Deuil en cours
Je n’ai pas fait de mise à jour sur où j’en suis dans mon deuil depuis un bon moment. Je me dissipe à travers des sujets variés, intéressants, souvent pertinents, parfois simplement amusants, ce qui n’est pas en soi un problème. Ça démontre que mes intérêts et mes envies se diversifient à nouveau. Néanmoins, mon deuil n’est pas terminé, je commence à peine à l’apprivoiser. D’ailleurs, ma réflexion est encore en cours sur la durée du deuil, je ne l’oublie pas, je ne suis juste pas rendue au point de l’écrire. Alors, où en suis-je dans mon deuil ?

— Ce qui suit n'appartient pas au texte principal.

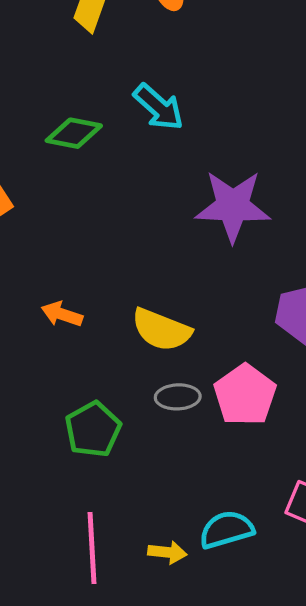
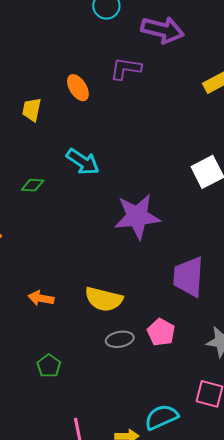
green diamond: (74, 133) -> (33, 185), size x0.7
pink pentagon: (245, 395) -> (161, 332), size x0.7
green pentagon: (93, 429) -> (49, 366), moved, size x0.7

Il me semble apparent que j’ai réussi à trouver cet automne un certain équilibre dans mon quotidien. Retrouver mes loisirs, sortir un peu plus, profiter de ce que la saison a à offrir constituent différents objectifs réalisés qui m’ont aidé à conjurer la déprime et à diminuer le sentiment d’absence. L’automne n’est pas la saison la plus difficile de mon deuil, comme je l’avais mentionné peu après le passage de l’équinoxe, ce qui contribue sans aucun doute à maintenir ce certain équilibre. Le jonglage entre mes activités et obligations demeure toutefois inégal. Je ne pense pas avoir trouvé mon rythme, bien que je m’en approche de plus en plus. Cela étant dit, les prochaines saisons risquent de représenter un défi plus grand. Peut-être pas aussi grand que la fin de l’hiver 2022-23 et le printemps dernier, mais tout de même, j’appréhende le retour de la saison des Fêtes et de celle de l’hiver, car oui, vous verrez, je tracerai une ligne entre la saison des Fêtes et le reste de l’hiver. Les Fêtes de fin d’année sont carrément un rituel à part dans ma vie qui, bien que lié au retour de l’hiver, mérite d’être abordé séparément.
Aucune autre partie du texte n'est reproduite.